Is there a way to insert a pic right here in my post without linking it to a URL? If so, could someone be so kind as to post instructions?


----------



## NogDog (May 1, 2009)

harpangel36 said:


> Is there a way to insert a pic right here in my post without linking it to a URL? If so, could someone be so kind as to post instructions?


Nope. The image must be somewhere on the web and referenced via its URL within


----------



## harpangel36 (Jul 25, 2010)

But I see pics inside the posts here and not links to phoobucket. How can I get my pic to actually show on the forum and not a hyperlink to photobucket?


----------



## pidgeon92 (Oct 27, 2008)

Look at the button above your posting box, and click the third button from the left, in the row with the YouTube button (it looks like a framed pic). That will place *[*img][/img] tags in your post. Put your image's URL in between these tags, and click the preview button (vs. the post button) to verify that you have the correct image URL prior to posting.


----------



## harpangel36 (Jul 25, 2010)

I posted here. I didn't see a pic in the preview but followed the directions so I'm hoping it appears in the post


----------



## Jeff (Oct 28, 2008)

harpangel36 said:


> I posted here. I didn't see a pic in the preview but followed the directions so I'm hoping it appears in the post


You've left out the file name. (*.jpg or *.gif)

Your code only shows the path.

*[*img]http://www.flickr.com/photos/harpangel36/5270935737/[/img]
*[*img]http://www.flickr.com/photos/harpangel36/5271545386/in/photostream/[/img]


----------



## harpangel36 (Jul 25, 2010)

I think I got it!! But the pics look huge!! Is there a way to change that? Thanks so much for your patience!!


----------



## telracs (Jul 12, 2009)

Yes, if you type width=600 after the img


----------



## Jeff (Oct 28, 2008)

harpangel36 said:


> I think I got it!! But the pics look huge!! Is there a way to change that? Thanks so much for your patience!!
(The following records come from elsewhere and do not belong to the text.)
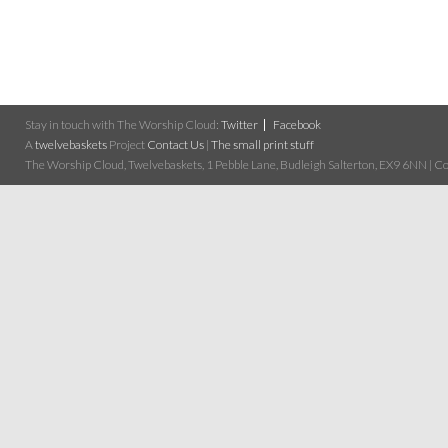
Stay in touch with The Worship Cloud:
Twitter
Facebook
A
twelvebaskets
Project
Contact Us
|
The small print stuff
The Worship Cloud, Twelvebaskets, 1 Pebble Lane, Budleigh Salterton, EX9 6NN | Cop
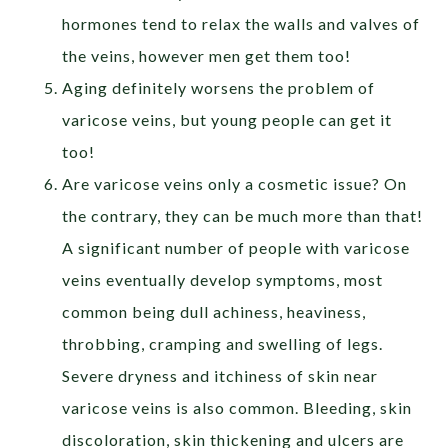
hormones tend to relax the walls and valves of
the veins, however men get them too!
Aging definitely worsens the problem of
varicose veins, but young people can get it
too!
Are varicose veins only a cosmetic issue? On
the contrary, they can be much more than that!
A significant number of people with varicose
veins eventually develop symptoms, most
common being dull achiness, heaviness,
throbbing, cramping and swelling of legs.
Severe dryness and itchiness of skin near
varicose veins is also common. Bleeding, skin
discoloration, skin thickening and ulcers are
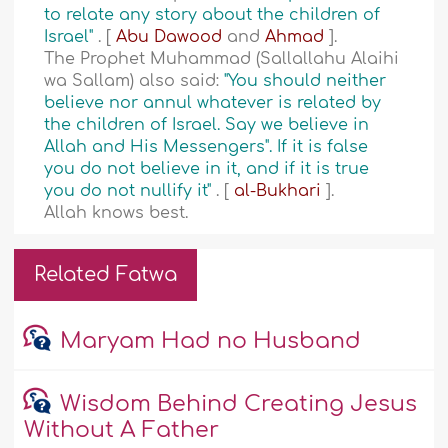
to relate any story about the children of
Israel"
. [
Abu Dawood
and
Ahmad
].
The Prophet Muhammad (Sallallahu Alaihi
wa Sallam) also said:
"You should neither
believe nor annul whatever is related by
the children of Israel. Say we believe in
Allah and His Messengers". If it is false
you do not believe in it, and if it is true
you do not nullify it"
. [
al-Bukhari
].
Allah knows best.
Related Fatwa
Maryam Had no Husband
Wisdom Behind Creating Jesus
Without A Father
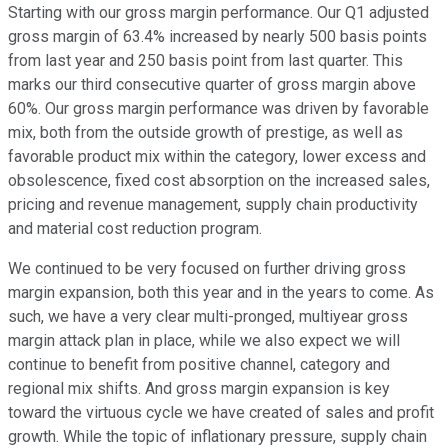
Starting with our gross margin performance. Our Q1 adjusted
gross margin of 63.4% increased by nearly 500 basis points
from last year and 250 basis point from last quarter. This
marks our third consecutive quarter of gross margin above
60%. Our gross margin performance was driven by favorable
mix, both from the outside growth of prestige, as well as
favorable product mix within the category, lower excess and
obsolescence, fixed cost absorption on the increased sales,
pricing and revenue management, supply chain productivity
and material cost reduction program.
We continued to be very focused on further driving gross
margin expansion, both this year and in the years to come. As
such, we have a very clear multi-pronged, multiyear gross
margin attack plan in place, while we also expect we will
continue to benefit from positive channel, category and
regional mix shifts. And gross margin expansion is key
toward the virtuous cycle we have created of sales and profit
growth. While the topic of inflationary pressure, supply chain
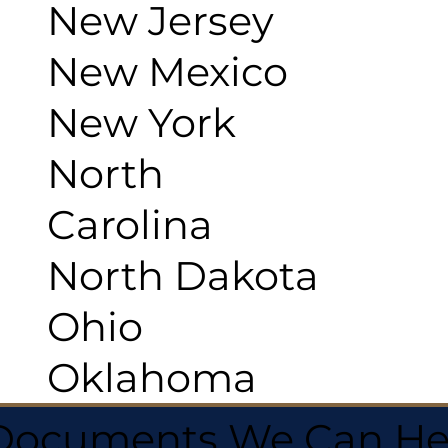
New Jersey
New Mexico
New York
North
Carolina
North Dakota
Ohio
Oklahoma
 Documents We Can He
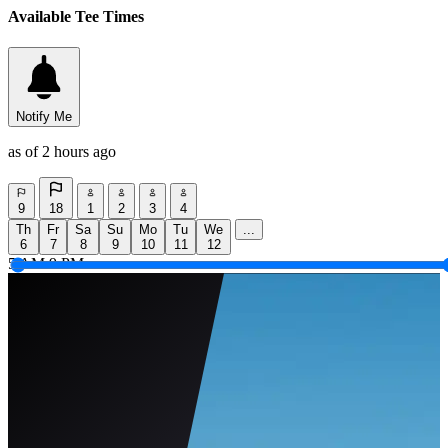
Available Tee Times
Notify Me
as of 2 hours ago
9
18
1
2
3
4
Th
Fr
Sa
Su
Mo
Tu
We
...
6
7
8
9
10
11
12
5 AM
9 PM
You can set the width (or height):



















*[*img width=320]http://i995.photobucket.com/albums/af75/harpangel36/My%20E-Reader%20Covers%20and%20Sleeves/IMG_0331.jpg[/img]

*[*IMG width=320]http://i995.photobucket.com/albums/af75/harpangel36/My%20E-Reader%20Covers%20and%20Sleeves/IMG_0332.jpg[/img]


----------



## harpangel36 (Jul 25, 2010)

Got it! Thanks so much. Is there a site that will automatically size my pics? I saw you said width=600 but used width =320. Is there a easy way to take the guesswork out of it?


----------



## Jeff (Oct 28, 2008)

Scarlet and I posted at the same time. Scarlet said 600, I said 320. Sorry we confused you.


----------



## telracs (Jul 12, 2009)

I tend to use 500 or 600 for my pics on the flower thread.


----------